A swimming pool (Figure) is conical in shape of diameter 20 m. To measure the depth of the pool, a p — States of Matter and Gaseous State Chemistry Question
Question
A swimming pool (Figure) is conical in shape of diameter 20 m. To measure the depth of the pool, a pipe line having cross sectional area $\pi \text{ mm}^2$ has been introduced through the base centre to the depth of the pool. Other end of the pipe line is connected with the gas cylinder. When gases are passed through the pipe line, it has been measured that the volume of each bubble across the pipe line at the surface of the pool is $2\pi \text{ mm}^3$. Assume the temperature of water is same as that of atmosphere and 1 atm pressure is equal to 10 m of water column. If the water holding capacity of the swimming pool is $V \text{ m}^3$, then the value of $\frac{3V}{100\pi}$ is
💡 Solution & Explanation
Bubble initially assumes a spherical shape matching the pipe's radius. Area $\pi r^2 = \pi \text{ mm}^2 \implies r = 1\text{ mm}$. Initial volume $V_1 = \frac{4}{3}\pi r^3 = \frac{4\pi}{3} \text{ mm}^3$. Surface volume $V_2 = 2\pi \text{ mm}^3$. Let depth be $h$. Pressure at depth $P_1 = (10 + h)$ m of water.
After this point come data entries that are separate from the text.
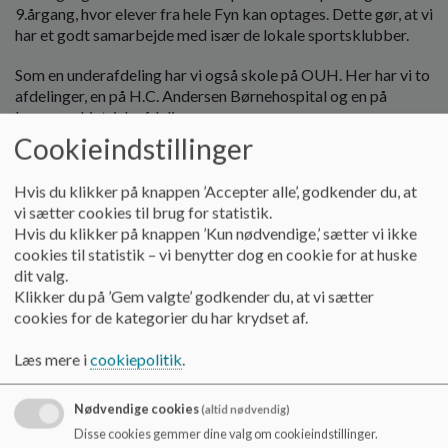
o
9.årgang, hvor elever fra hele Fyn kan optages. Dette gør, at vi
l
har et godt samarbejde med især de lokale sportsklubber.
d
e
Som en underafdeling har vi også skole på OUH. Her har vi to
t
afdelinger, en på H.C. Andersen Børnehospital og en på
børnepsykiatrisk afdeling.
Cookieindstillinger
Provstegårdskolen er en skole, hvor
Vi lærer at trives og
trives ved at lære.
Hvis du klikker på knappen ’Accepter alle’, godkender du, at
vi sætter cookies til brug for statistik.
Såvel børn som voksne skal have mulighed for udvikling og
Hvis du klikker på knappen ’Kun nødvendige,’ sætter vi ikke
læring.
cookies til statistik – vi benytter dog en cookie for at huske
dit valg.
Skolens personale er organiseret i teams omkring årgangene
Klikker du på ’Gem valgte’ godkender du, at vi sætter
og indgår desuden i fagteams omkring deres fag både på
cookies for de kategorier du har krydset af.
tværs af hele skolen og afdelingsvis. Disse teams er med til at
sørge for, at den enkelte elev udvikler sig socialt og fagligt,
Læs mere i
cookiepolitik
.
men også at fagene har en rød tråd gennem hele
skoleforløbet og løbende udvikles.
Nødvendige cookies
(altid nødvendig)
Vi har tradition for
et højt fagligt niveau
og arbejder
Disse cookies gemmer dine valg om cookieindstillinger.
målrettet på, at de af vores elever, der afslutter deres 9.kl på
Surface pressure $P_2 = 10$ m of water. $P_1 V_1 = P_2 V_2 \implies (10 + h)(\frac{4\pi}{3}) = 10(2\pi) \implies 10 + h = 15 \implies h = 5\text{ m}$. Volume of conical pool $V = \frac{1}{3}\pi R^2 h = \frac{1}{3}\pi (10)^2(5) = \frac{500\pi}{3} \text{ m}^3$. Thus, $\frac{3V}{100\pi} = \frac{3(500\pi/3)}{100\pi} = 5$. Therefore, correct answer is 5.